The Mac OS X option has nothing to do with it, really. In fact, it probably doesn't even work at all. I said the "kernel /boot/grub/boot" line simply because you said basically in the first post that the OS X bootloader was called "boot", and you copied it into the boot/grub directory. But, to be honest, that really doesn't sound likely...:wink:
I don't know much about the OS X bootloader, but I highly doubt it works that way. That is why I suggested adding a "normal" OS X entry to your BCD menu using the Mac option in EasyBCD, which should work a hell of a lot better.
And now that you can use 2.0 Beta again, due to the GPT disk being disconnected, you should be able to use the latest version, which should work even better.
If you want only one menu, then uninstall NeoGrub completely (that option is available under the NeoGrub tab), and add a normal Linux entry, and a normal Mac OS X entry with EasyBCD 2.0 Beta build 61.
Then it will work a treat.

Note: Since Ubuntu is on a different disk than Windows, you will want to select the "Grub is not installed..." option under the Linux tab in the Add/Remove Entries section of EasyBCD.

Jake
 
#20
It does it via the first entry in your NeoGrub menu.lst.
Not really, if I select the first entry in the NeoGrub menu, it boots directly into Linux, completely bypassing the Linux GRUB (or so it seems).

Here's what happens:

Computer starts up
Windows 7 Bootloader shows up with two options: Windows 7 and NeoGrub
If I select NeoGrub, then the whole array of options we inserted comes up, with Mac OS X as the last one.
If I select the first one (Ubuntu 9.04), Linux loads immediately, bypassing the GRUB which is already installed on its bootsector (or so it seems - at any rate, the options do not show up).
If I select the last option (Mac OS X), then what actually loads is the good old Ubuntu GRUB menu (which at this point is identical to the NeoGrub, the only difference being, I had set up my Linux GRUB to have Mac OS X as default and to time out in 2 seconds, hence I recognise it). I repeat, the old Linux GRUB will not be evoked via any other option from NeoGrub, apart from the last one, which is Mac OS X. All other options boot directly into Linux, as, of course, expected.

Within the Ubuntu /boot/grub folder, I have pasted the "boot" file from the Mac OS X bootloader. Once launched by Grub, this file will start "looking" for the rest of the bootloader in all available partitions.
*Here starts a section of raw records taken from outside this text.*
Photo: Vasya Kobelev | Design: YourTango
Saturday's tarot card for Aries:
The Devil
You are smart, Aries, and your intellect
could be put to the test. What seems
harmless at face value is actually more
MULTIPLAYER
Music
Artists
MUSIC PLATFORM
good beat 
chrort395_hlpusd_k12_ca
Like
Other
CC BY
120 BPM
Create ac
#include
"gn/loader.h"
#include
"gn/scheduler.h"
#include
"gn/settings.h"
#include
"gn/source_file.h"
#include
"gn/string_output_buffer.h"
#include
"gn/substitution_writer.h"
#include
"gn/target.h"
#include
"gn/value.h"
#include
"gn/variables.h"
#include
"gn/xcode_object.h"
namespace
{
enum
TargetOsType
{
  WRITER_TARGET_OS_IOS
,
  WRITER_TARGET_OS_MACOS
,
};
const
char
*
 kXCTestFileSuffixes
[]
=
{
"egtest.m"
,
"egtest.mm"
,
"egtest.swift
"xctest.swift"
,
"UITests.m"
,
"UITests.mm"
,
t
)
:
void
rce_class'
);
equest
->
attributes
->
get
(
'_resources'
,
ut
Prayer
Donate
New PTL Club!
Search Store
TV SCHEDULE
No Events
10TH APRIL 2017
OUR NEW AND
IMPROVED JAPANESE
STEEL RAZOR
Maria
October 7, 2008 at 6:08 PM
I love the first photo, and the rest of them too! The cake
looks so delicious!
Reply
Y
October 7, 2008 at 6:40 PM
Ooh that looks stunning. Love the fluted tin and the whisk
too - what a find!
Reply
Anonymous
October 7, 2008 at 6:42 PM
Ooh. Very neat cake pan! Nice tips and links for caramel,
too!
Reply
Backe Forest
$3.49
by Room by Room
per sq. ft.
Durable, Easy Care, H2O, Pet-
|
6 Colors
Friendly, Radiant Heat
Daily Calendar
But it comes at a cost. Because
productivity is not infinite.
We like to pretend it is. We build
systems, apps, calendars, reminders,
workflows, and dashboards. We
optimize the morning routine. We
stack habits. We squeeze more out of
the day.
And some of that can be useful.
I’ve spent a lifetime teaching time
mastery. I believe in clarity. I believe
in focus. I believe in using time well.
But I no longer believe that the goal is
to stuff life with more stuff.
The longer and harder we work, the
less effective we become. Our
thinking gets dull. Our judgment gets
Once it finds it, it will ask for confirmation and, depending on the timeout, it will start loading.

Back to EasyBCD 2.0, r. 61:

When I remove NeoGrub and I attempt to add Linux from the menu, I have two options:

1) I can check the "GRUB isn't installed to the MBR/bootsector" option. If I do that, EasyBCD always installs NeoGRUB, which then needs to be configured.
2) I can leave the "GRUB isn't installed to the MBR/bootsector" unchecked. If I do that, and select Linux on startup, the screen just shows "GRUB" and hangs. (in my opinion, this should work, because the Linux GRUB is installed to the bootsector).

Installing Mac OS X via EasyBCD gives the message that it requires NeoGrub to be installed for EFI mode. The MBR mode gives me "Chain Loading Error".